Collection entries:
★ ★ ★ ★ ★

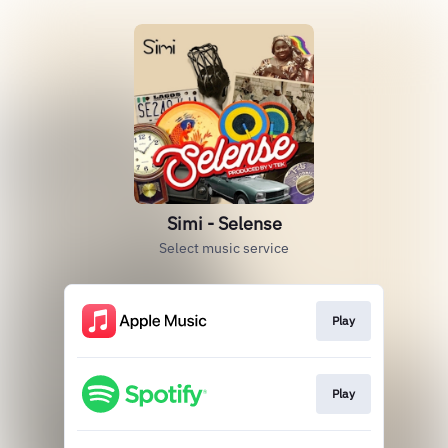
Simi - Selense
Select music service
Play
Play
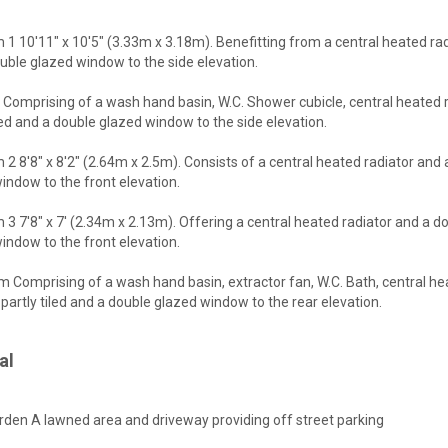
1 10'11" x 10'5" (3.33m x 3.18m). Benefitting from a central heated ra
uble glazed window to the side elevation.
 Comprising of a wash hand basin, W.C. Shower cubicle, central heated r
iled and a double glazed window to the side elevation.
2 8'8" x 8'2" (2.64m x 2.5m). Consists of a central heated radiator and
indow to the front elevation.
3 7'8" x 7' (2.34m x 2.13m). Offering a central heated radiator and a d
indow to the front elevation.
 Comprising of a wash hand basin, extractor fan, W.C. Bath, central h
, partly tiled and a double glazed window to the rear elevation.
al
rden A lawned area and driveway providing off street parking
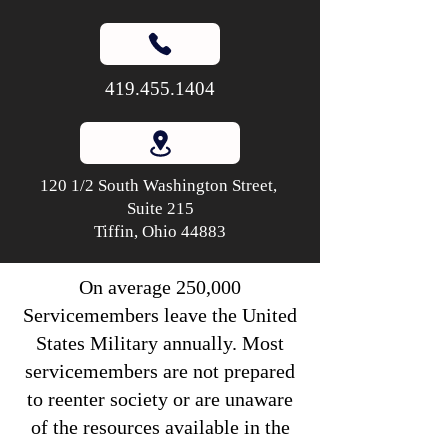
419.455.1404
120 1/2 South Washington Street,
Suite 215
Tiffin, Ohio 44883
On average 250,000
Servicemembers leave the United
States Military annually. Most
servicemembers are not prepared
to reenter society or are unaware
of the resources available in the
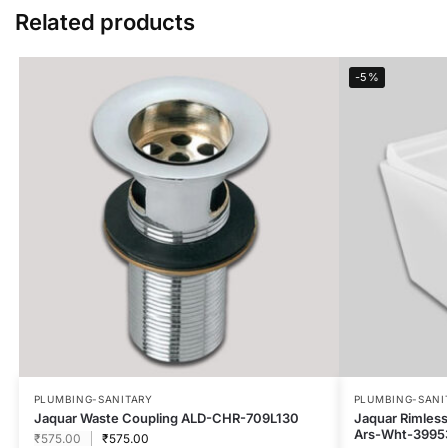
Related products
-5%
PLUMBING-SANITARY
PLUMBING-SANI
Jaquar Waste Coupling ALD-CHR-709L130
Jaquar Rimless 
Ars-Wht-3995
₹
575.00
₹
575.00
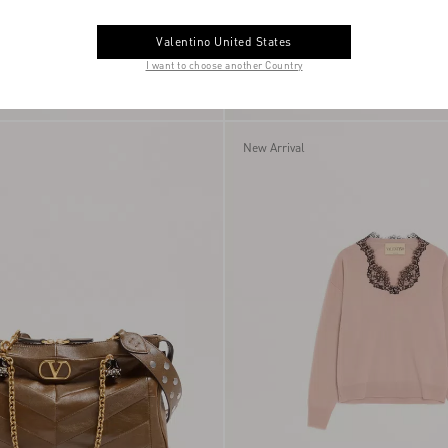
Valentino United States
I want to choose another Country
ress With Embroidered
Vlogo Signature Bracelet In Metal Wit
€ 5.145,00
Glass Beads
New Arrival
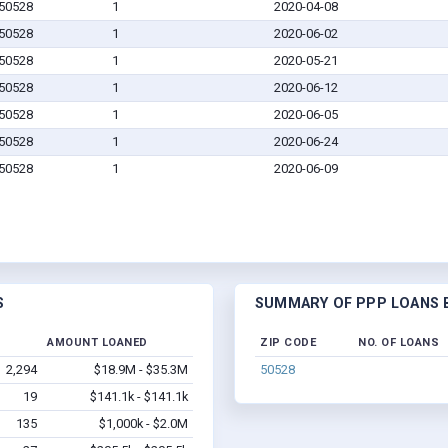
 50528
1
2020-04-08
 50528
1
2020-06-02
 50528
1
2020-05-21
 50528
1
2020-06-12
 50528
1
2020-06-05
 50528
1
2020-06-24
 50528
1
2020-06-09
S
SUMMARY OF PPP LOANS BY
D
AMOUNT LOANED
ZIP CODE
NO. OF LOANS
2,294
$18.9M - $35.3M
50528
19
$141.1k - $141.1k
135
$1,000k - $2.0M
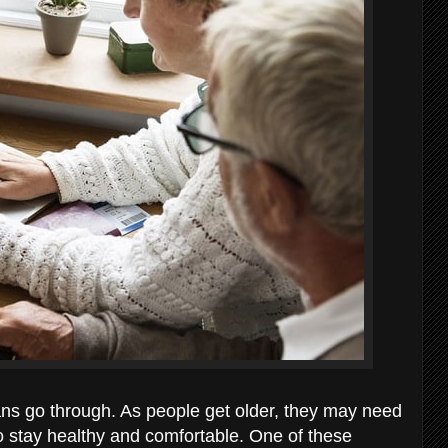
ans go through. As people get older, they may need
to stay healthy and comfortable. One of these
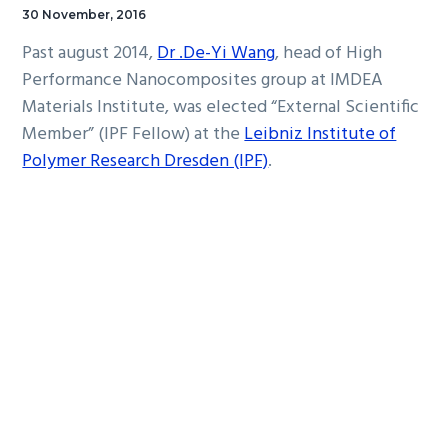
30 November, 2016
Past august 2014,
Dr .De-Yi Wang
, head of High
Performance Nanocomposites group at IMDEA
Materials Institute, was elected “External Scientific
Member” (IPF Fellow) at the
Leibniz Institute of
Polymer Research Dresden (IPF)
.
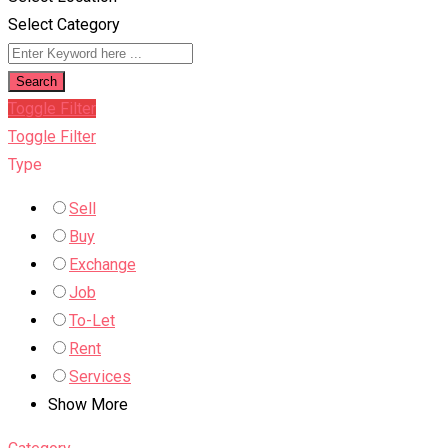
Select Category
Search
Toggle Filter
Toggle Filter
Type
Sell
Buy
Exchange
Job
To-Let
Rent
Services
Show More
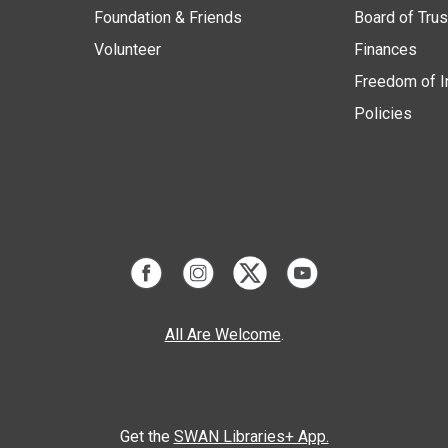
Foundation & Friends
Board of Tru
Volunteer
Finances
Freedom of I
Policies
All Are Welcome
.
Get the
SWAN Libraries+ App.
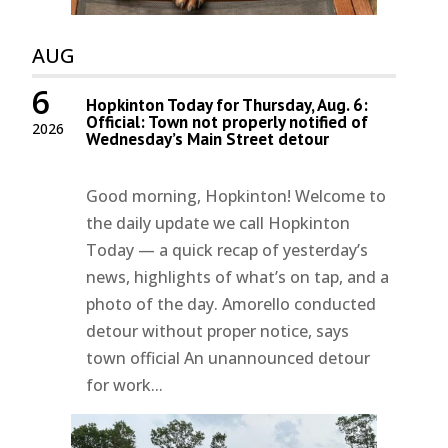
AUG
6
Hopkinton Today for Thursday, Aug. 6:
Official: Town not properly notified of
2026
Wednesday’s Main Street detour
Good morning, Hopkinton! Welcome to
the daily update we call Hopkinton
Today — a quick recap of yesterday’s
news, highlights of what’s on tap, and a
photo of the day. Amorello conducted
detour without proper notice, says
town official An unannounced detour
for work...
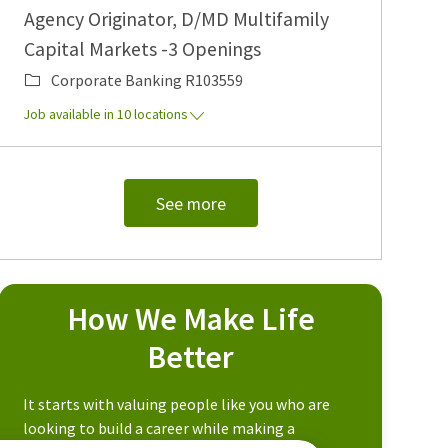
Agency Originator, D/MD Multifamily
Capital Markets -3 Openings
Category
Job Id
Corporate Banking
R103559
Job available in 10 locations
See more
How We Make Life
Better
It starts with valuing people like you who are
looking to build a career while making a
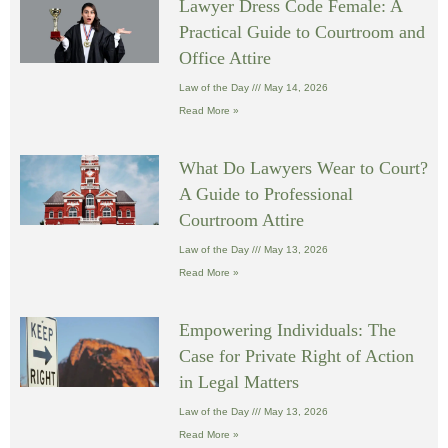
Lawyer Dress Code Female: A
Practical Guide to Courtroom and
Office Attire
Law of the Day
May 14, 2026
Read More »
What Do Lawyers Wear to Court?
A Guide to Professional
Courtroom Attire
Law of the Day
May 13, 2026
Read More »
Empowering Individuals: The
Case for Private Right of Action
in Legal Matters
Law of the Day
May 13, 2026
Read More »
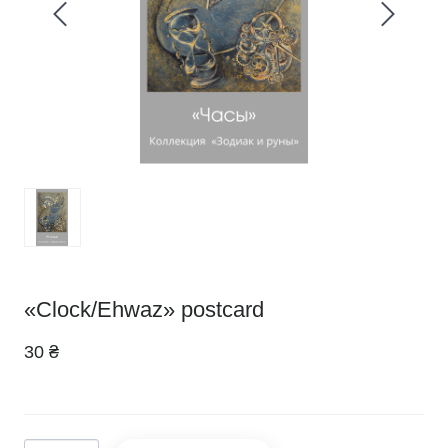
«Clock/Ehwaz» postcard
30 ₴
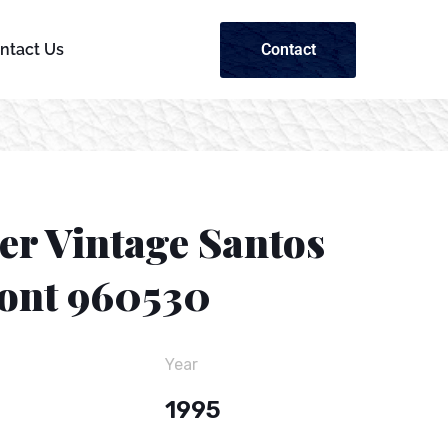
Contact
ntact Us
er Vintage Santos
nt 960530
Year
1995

★ ★ ★ ★ ★

[Work request] Restate each entry exactly, omitting pictures.

[Response for this exercise]
Simi - Selense
Select music service
Play
Play
1 10'11" x 10'5" (3.33m x 3.18m). Benefitting from a central heated ra
uble glazed window to the side elevation.
 Comprising of a wash hand basin, W.C. Shower cubicle, central heated r
iled and a double glazed window to the side elevation.
2 8'8" x 8'2" (2.64m x 2.5m). Consists of a central heated radiator and
indow to the front elevation.
3 7'8" x 7' (2.34m x 2.13m). Offering a central heated radiator and a d
indow to the front elevation.
 Comprising of a wash hand basin, extractor fan, W.C. Bath, central h
, partly tiled and a double glazed window to the rear elevation.
al
rden A lawned area and driveway providing off street parking
419.455.1404
120 1/2 South Washington Street,
Suite 215
Tiffin, Ohio 44883
On average 250,000
Servicemembers leave the United
States Military annually. Most
servicemembers are not prepared
to reenter society or are unaware
of the resources available in the
Related products
-5%
PLUMBING-SANITARY
PLUMBING-SANI
Jaquar Waste Coupling ALD-CHR-709L130
Jaquar Rimless 
Ars-Wht-3995
₹
575.00
₹
575.00
Valentino United States
I want to choose another Country
ress With Embroidered
Vlogo Signature Bracelet In Metal Wit
€ 5.145,00
Glass Beads
New Arrival
 50528
1
2020-04-08
 50528
1
2020-06-02
 50528
1
2020-05-21
 50528
1
2020-06-12
 50528
1
2020-06-05
 50528
1
2020-06-24
 50528
1
2020-06-09
S
SUMMARY OF PPP LOANS BY
D
AMOUNT LOANED
ZIP CODE
NO. OF LOANS
2,294
$18.9M - $35.3M
50528
19
$141.1k - $141.1k
135
$1,000k - $2.0M
ans go through. As people get older, they may need
to stay healthy and comfortable. One of these
30 November, 2016
Past august 2014,
Dr .De-Yi Wang
, head of High
Performance Nanocomposites group at IMDEA
Materials Institute, was elected “External Scientific
Member” (IPF Fellow) at the
Leibniz Institute of
Polymer Research Dresden (IPF)
.
Select Category
Search
Toggle Filter
Toggle Filter
Type
Sell
Buy
Exchange
Job
To-Let
Rent
Services
Show More
Foundation & Friends
Board of Tru
Volunteer
Finances
Freedom of I
Policies
All Are Welcome
.
Get the
SWAN Libraries+ App.
AUG
6
Hopkinton Today for Thursday, Aug. 6:
Official: Town not properly notified of
2026
Wednesday’s Main Street detour
Good morning, Hopkinton! Welcome to
the daily update we call Hopkinton
Today — a quick recap of yesterday’s
news, highlights of what’s on tap, and a
photo of the day. Amorello conducted
detour without proper notice, says
town official An unannounced detour
for work...
Agency Originator, D/MD Multifamily
Capital Markets -3 Openings
Category
Job Id
Corporate Banking
R103559
Job available in 10 locations
See more
How We Make Life
Better
It starts with valuing people like you who are
looking to build a career while making a
Lawyer Dress Code Female: A
Practical Guide to Courtroom and
Office Attire
Law of the Day
May 14, 2026
Read More »
What Do Lawyers Wear to Court?
A Guide to Professional
Courtroom Attire
Law of the Day
May 13, 2026
Read More »
Empowering Individuals: The
Case for Private Right of Action
in Legal Matters
Law of the Day
May 13, 2026
Read More »
«Clock/Ehwaz» postcard
30 ₴
Contact
ntact Us
er Vintage Santos
nt 960530
Year
1995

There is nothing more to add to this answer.